Records for this exercise:
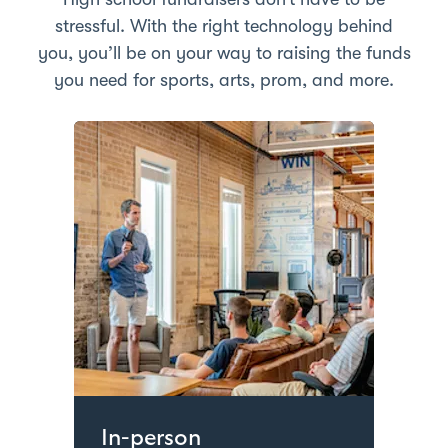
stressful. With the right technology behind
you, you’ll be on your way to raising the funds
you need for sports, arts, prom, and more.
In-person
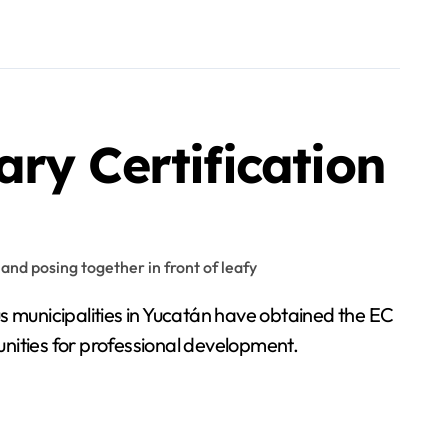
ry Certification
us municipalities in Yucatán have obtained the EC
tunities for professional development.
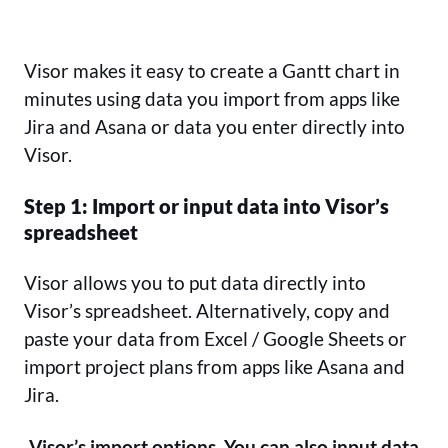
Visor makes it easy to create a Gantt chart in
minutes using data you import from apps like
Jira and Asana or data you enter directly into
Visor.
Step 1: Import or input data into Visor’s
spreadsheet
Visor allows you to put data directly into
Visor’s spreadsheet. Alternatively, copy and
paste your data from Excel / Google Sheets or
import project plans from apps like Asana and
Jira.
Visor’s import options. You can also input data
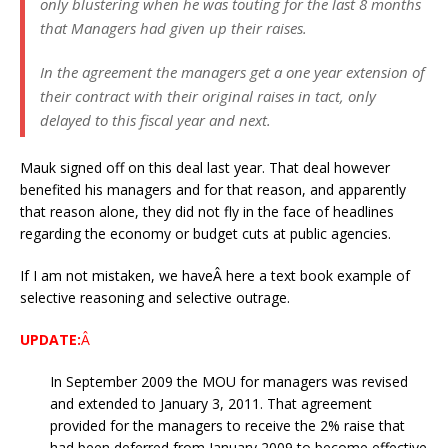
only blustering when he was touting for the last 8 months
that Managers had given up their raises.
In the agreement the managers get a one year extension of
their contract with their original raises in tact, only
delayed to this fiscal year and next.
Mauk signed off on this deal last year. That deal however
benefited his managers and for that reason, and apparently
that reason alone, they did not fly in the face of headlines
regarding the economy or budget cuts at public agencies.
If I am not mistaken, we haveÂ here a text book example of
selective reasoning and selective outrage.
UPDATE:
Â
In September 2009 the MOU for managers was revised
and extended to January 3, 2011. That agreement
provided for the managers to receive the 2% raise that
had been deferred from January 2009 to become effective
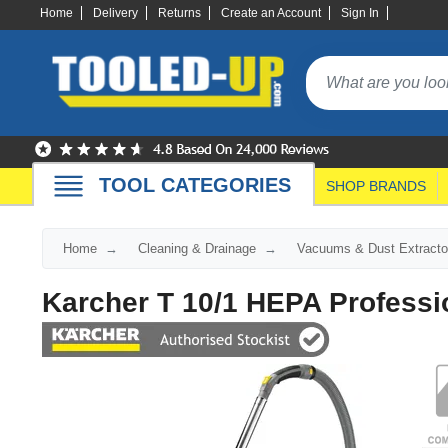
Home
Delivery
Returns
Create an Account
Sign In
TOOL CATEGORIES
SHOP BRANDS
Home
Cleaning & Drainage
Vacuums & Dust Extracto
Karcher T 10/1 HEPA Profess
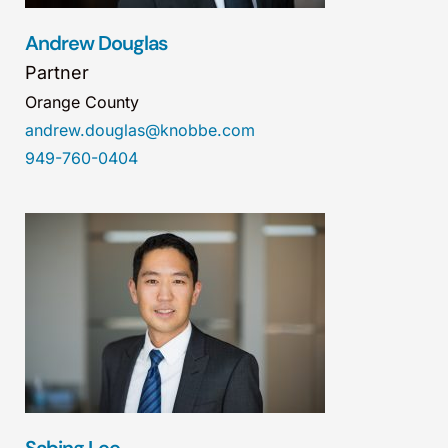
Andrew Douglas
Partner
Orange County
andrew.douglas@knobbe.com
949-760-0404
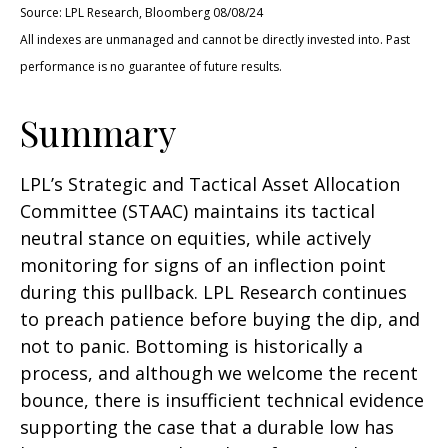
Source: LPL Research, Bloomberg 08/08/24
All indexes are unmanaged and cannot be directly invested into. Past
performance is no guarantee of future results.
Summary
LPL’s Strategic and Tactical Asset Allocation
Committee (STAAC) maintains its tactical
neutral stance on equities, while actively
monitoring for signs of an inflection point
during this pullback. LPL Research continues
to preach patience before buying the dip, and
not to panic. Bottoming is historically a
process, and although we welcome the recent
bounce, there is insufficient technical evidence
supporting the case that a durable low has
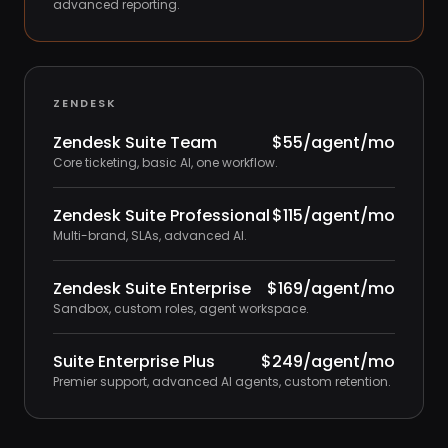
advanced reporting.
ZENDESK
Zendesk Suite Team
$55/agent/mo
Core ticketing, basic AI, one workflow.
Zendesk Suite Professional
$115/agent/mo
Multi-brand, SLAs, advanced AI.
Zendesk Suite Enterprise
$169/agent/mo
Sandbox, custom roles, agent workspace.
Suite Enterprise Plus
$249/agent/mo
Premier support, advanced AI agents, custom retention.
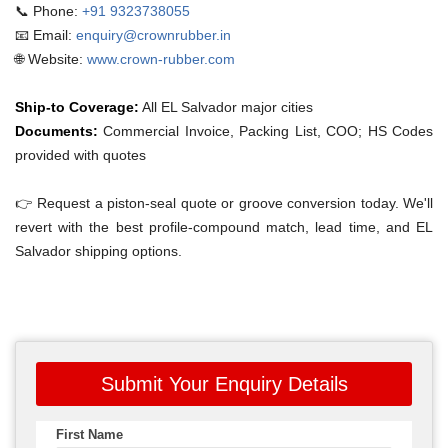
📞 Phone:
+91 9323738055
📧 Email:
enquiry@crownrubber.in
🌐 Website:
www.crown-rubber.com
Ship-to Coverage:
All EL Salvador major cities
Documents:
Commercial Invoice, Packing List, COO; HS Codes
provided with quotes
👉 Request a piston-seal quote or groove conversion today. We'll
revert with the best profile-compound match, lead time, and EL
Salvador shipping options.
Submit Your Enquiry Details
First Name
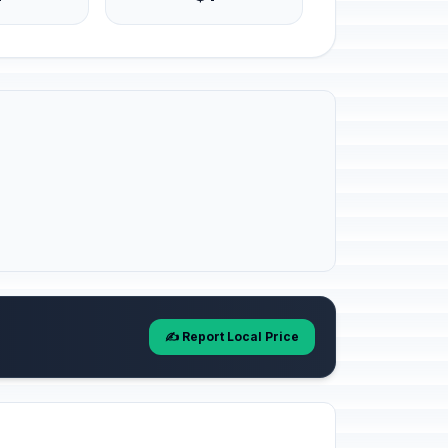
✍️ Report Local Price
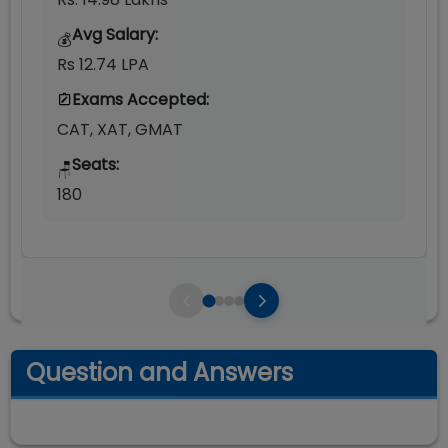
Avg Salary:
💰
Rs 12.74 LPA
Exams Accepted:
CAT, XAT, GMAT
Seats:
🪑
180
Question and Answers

Problem to solve: What lines hold the string "into"? Pick them out of the data.

Solution to this task:
Jira and Asana or data you enter directly into
Step 1: Import or input data into Visor’s
Visor allows you to put data directly into
All indexes are unmanaged and cannot be directly invested into. Past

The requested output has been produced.